Electric field enhanced in situ silica nanoparticles grafted activated carbon cloth electrodes for capacitive deionization

Abstract Activated carbon clothes (ACCs) were modified by in situ deposition of silica nanoparticles (SiO2 NPs) to enhance the dielectric property of ACC surface and used as electrodes in the capacitive deionization (CDI) system. Four different concentrations of tetraethyl orthosilicate precursors were used as silica source and the effect of concentration on the CDI performance was investigated. X-ray photoelectron spectroscopy (XPS) and Fourier transform infrared spectroscopy (FTIR) analysis revealed the presence of Si-O bonds on the ACC surface and Raman analysis confirmed the graphitic structure of the ACC was intact after grafting with SiO2 NPs.
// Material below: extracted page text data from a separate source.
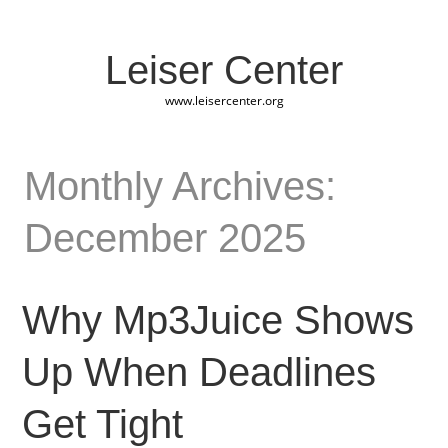
Leiser Center
www.leisercenter.org
Monthly Archives:
December 2025
Why Mp3Juice Shows
Up When Deadlines
Get Tight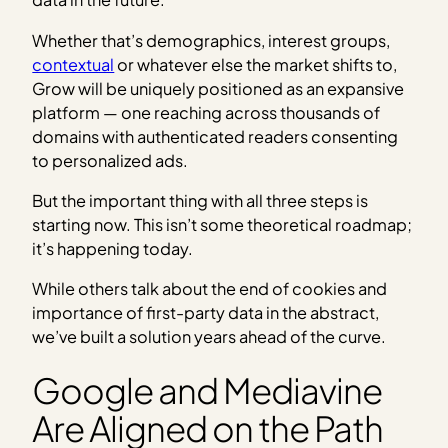
Whether that’s demographics, interest groups,
contextual
or whatever else the market shifts to,
Grow will be uniquely positioned as an expansive
platform — one reaching across thousands of
domains with authenticated readers consenting
to personalized ads.
But the important thing with all three steps is
starting now. This isn’t some theoretical roadmap;
it’s happening today.
While others talk about the end of cookies and
importance of first-party data in the abstract,
we’ve built a solution years ahead of the curve.
Google and Mediavine
Are Aligned on the Path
SiO2 NPs coated ACC electrodes revealed better desalination efficiency and average salt removal rate (ASRR) than pristine ACC. Specifically, ACC electrodes coated with 45 mM silica (SiO2-III) exhibited the highest specific capacitance of 97.4 ± 0.1F/g, average desalination efficiency of 70 % with ASRR of 0.075 ± 0.008 mg/cm2/min using 200 ppm NaCl. Moreover, CDI Ragone’s plot verified the highest desalination rate was achieved with 45 mM SiO2 coated ACC electrodes. Furthermore, different salt concentrations and applied potentials upon desalination performances were also investigated. Moreover, post characterization of used pristine ACC and SiO2-III electrodes exhibited the sign of substantial electrode oxidation for pristine ACC but less on SiO2 NPs coated ACC electrodes. SiO2 NPs decorated ACC electrodes were not only enhanced localized electric field around dielectric coating of SiO2 NPs but also prevented the surface oxidation of the electrodes.